SETI@home – a project to find aliens using distributed computing – will stop on March 31.
For 20 years, a team at the University of California, Berkeley has been sending data from radio telescopes to a network of volunteer computers for processing.
They have been searching for an alien signal by sifting through data gathered passively from two radio telescopes as they scanned the stars for science.
But soon no more data will be distributed to home computers around the world.
“We’re doing this for two reasons,” a post on the SETI@home website says.
“Scientifically, we’re at the point of diminishing returns; basically, we’ve analysed all the data we need for now.
“[And] it’s a lot of work for us to manage the distributed processing of data. We need to focus on completing the back-end analysis of the results we already have, and writing this up in a scientific journal paper.”
The Search for Extraterrestrial Intelligence (SETI) hit home computers in 1999 when scientists at UC Berkeley thought of an ingenious way to analyse the incomprehensible amounts of data (about 35GB) they received from the Arecibo radio telescope every day.
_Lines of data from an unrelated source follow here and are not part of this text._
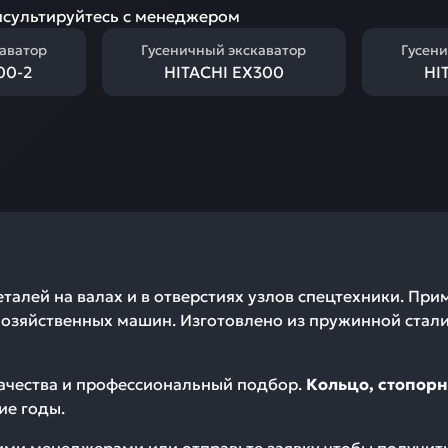
сультируйтесь с менеджером
каватор
Гусеничный экскаватор
Гусени
00-2
HITACHI EX300
HI
алей на валах и в отверстиях узлов спецтехники. При
хозяйственных машин. Изготовлено из пружинной ста
качества и профессиональный подбор.
Кольцо, стопорн
ие годы.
They decided to distribute the computational grunt work to internet-enabled volunteer computers. Users installed the SETI@home screensaver on their PC which would process chunks of data instead of idly displaying a colourful screensaver.
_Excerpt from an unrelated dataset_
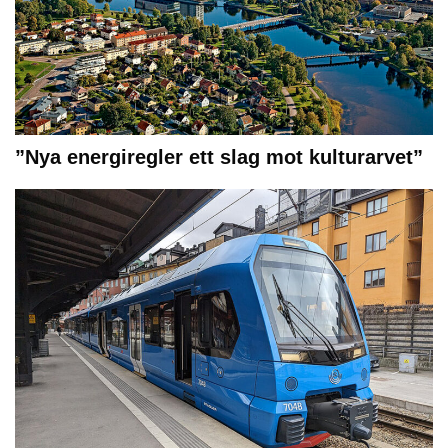
”Nya energiregler ett slag mot kulturarvet”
In its early days, the Berkeley team had to wait for fresh 35GB tapes to arrive by post from the Arecibo telescope in Puerto Rico – it didn’t have a high-speed internet connection – before chunking it down into 250KB blocks that it would send to members of its worldwide network of idle computers for processing.
The computers looked for Gaussian signals that are stronger than mere background noise and that came and went within 12 seconds – the time it takes for the Arecibo telescope to pass over one point in the sky.
You can still BOINC
Although the SETI@home project is finished for now, you can still lend your idle processing power to other distributed computing citizen-science initiatives.
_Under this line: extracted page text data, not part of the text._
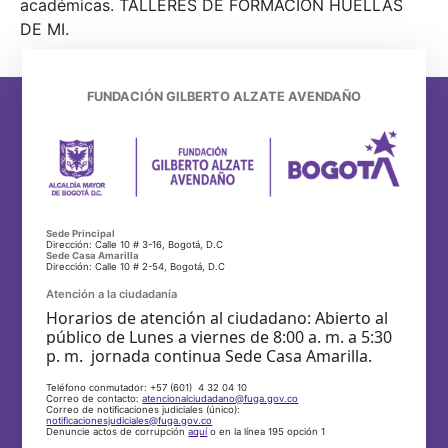
académicas. TALLERES DE FORMACIÓN HUELLAS
DE MI.
FUNDACIÓN GILBERTO ALZATE AVENDAÑO
Sede Principal
Dirección: Calle 10 # 3-16, Bogotá, D.C
Sede Casa Amarilla
Dirección: Calle 10 # 2-54, Bogotá, D.C
Atención a la ciudadanía
Horarios de atención al ciudadano: Abierto al
público de Lunes a viernes de 8:00 a. m. a 5:30
p. m. jornada continua Sede Casa Amarilla.
Teléfono conmutador: +57 (601) 4 32 04 10
Correo de contacto:
atencionalciudadano@fuga.gov.co
Correo de notificaciones judiciales (único):
notificacionesjudiciales@fuga.gov.co
Denuncie actos de corrupción
aquí
o en la línea 195 opción 1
SETI@home led to the development of the Berkeley Open Infrastructure for Network Computing (BOINC) – platform which is still actively used to conduct scientific research in fields like particle physics, climate science, and molecular biology.
Volunteer calculations completed during BOINC projects led to the publication of numerous peer-reviewed research papers – although sadly none of them confirm the existence of extraterrestrial intelligence.
BOINC’s processing power varies with its number of uses. As of writing, BOINC has over 700,000 active computers and computed a daily average of 24 thousand trillion floating point operations per second (PetaFLOPS).
Summit, the world’s most powerful supercomputer, is capable of up to 200 PetaFLOPS.